The idea of building cities on the waves is an ancient one. From the pragmatic approaches of Venice and the Netherlands to the fanciful tales of Atlantis, it is a concept that has captured the human imagination. Using the vast stretches of blue reaching out to the horizon and exploring their secrets is a dream that we are now beginning to realize. We are on the cusp of going beyond mere expansions of building up shores or reclaiming spaces from the waves with dikes. In a new stage of the human tradition of exploration going back to the earliest human beings who wandered through and out of Africa we can now begin to settle on the remaining seventy-five percent of the surface of planet Earth.
The current version of the concept is generally called seasteading though it has had many other names across history. The basic idea is to build a floating and mostly self-contained island or archipelago out in international waters. These floating colonies would develop their own social systems, governments, industries, and new technologies in support of their goals of providing new opportunities for human aspiration and flourishing.
These are, of course, not new goals. What has changed from the visions of the past is that the technology is finally reaching a point where it is both cheap enough and safe enough that the majority of people can begin to take it with a bit more seriousness. A desire to break away from existing social structures and to pioneer new technologies and industries is what is providing the social impetus for these.

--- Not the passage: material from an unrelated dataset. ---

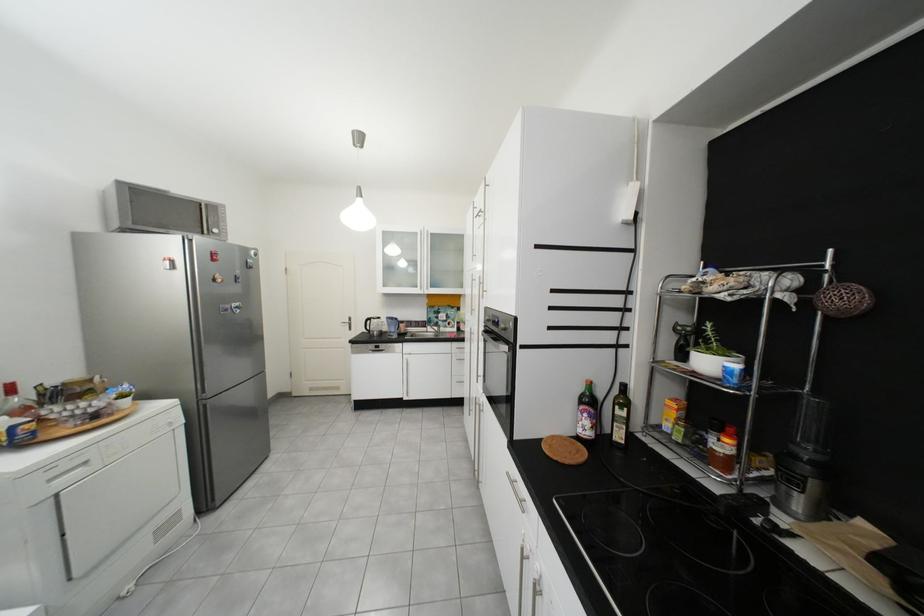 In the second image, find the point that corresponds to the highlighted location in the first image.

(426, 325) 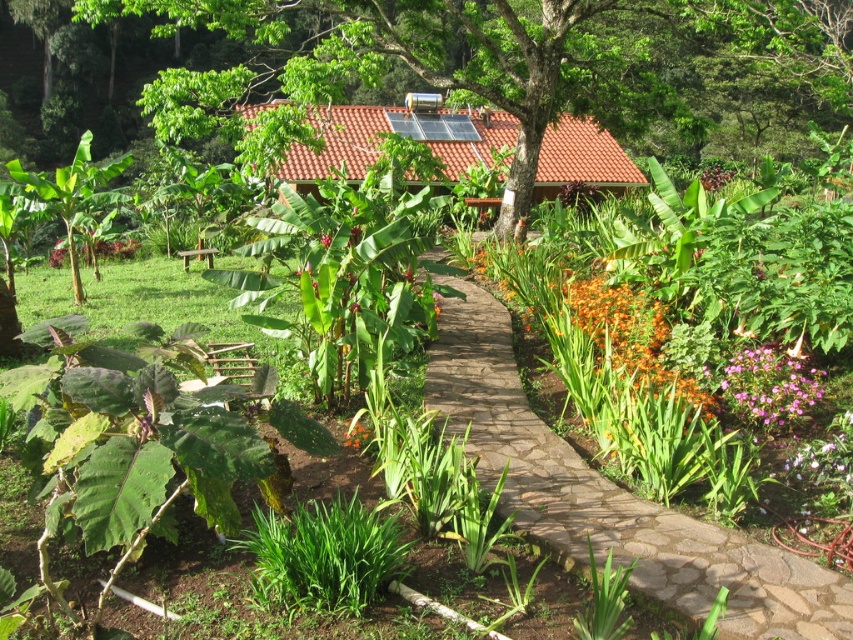 You are standing at the entrance of the garden and want to take a photo of the green leafy tree at upper center. If your camera has a maximum focus range of 15 meters, will it be able to capture the tree clearly?

The green leafy tree at upper center and camera are 15.88 meters apart, which exceeds the camera maximum focus range of 15 meters. Therefore, the camera cannot capture the tree clearly. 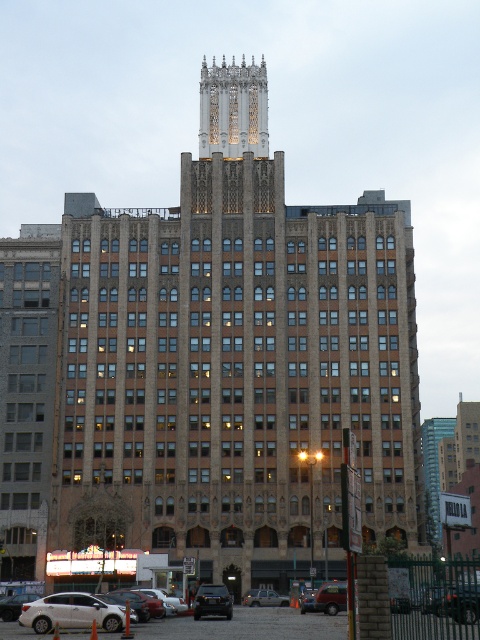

If you haven’t heard of seasteads previously it may not be too surprising. After all the closest examples of these structures to date are deep sea drilling units. These are an excellent proof of concept showing the viability of some of the concepts under current technology but there are several ways in which they differ from what we might truly call seasteads. To make this distinction clear then it is worth going through the points of what is generally meant when we refer to a seastead. For typical use, the term seastead refers to projects that include long-term occupation, semi-autonomous operation, and (___).
These aspects are necessary to making something a seastead but they don’t fully elucidate the draw of these places. After all why would any significant number of people want to move from the land to isolated islands in the middle of the ocean and far away from many of the comforts and luxuries we have come to enjoy on the mainland? There are of course many reasons and they are as varied and unique as the people who would choose to live on a seastead. One is that it is a chance to get away from it all. For some people, the isolation really is a selling point. Another is the chance to develop new methods of governance and test ways to live together that would be nearly impossible in mainland states. Others still will want to go for new opportunities to develop novel science and technology. And then there are just people who are always looking for the new horizons. Those who, throughout human history, have wandered out to see something new and challenge the unknown. The pioneering types will likely be the first and lay the groundwork.
Seasteading then is a new destination for humans. With custom build islands, we are beginning to convert the sea, which has previously been simply a place to cross, into a place to stay. Certainly, these places do have their drawbacks and limitations but new technologies are constantly being developed. Indeed these new developments are the only reason why this is becoming possible now when it has only been a myth in previous eras. Seasteads are a logical next step in technology and human aspiration and we can expect to see them appear around the world in the coming decades.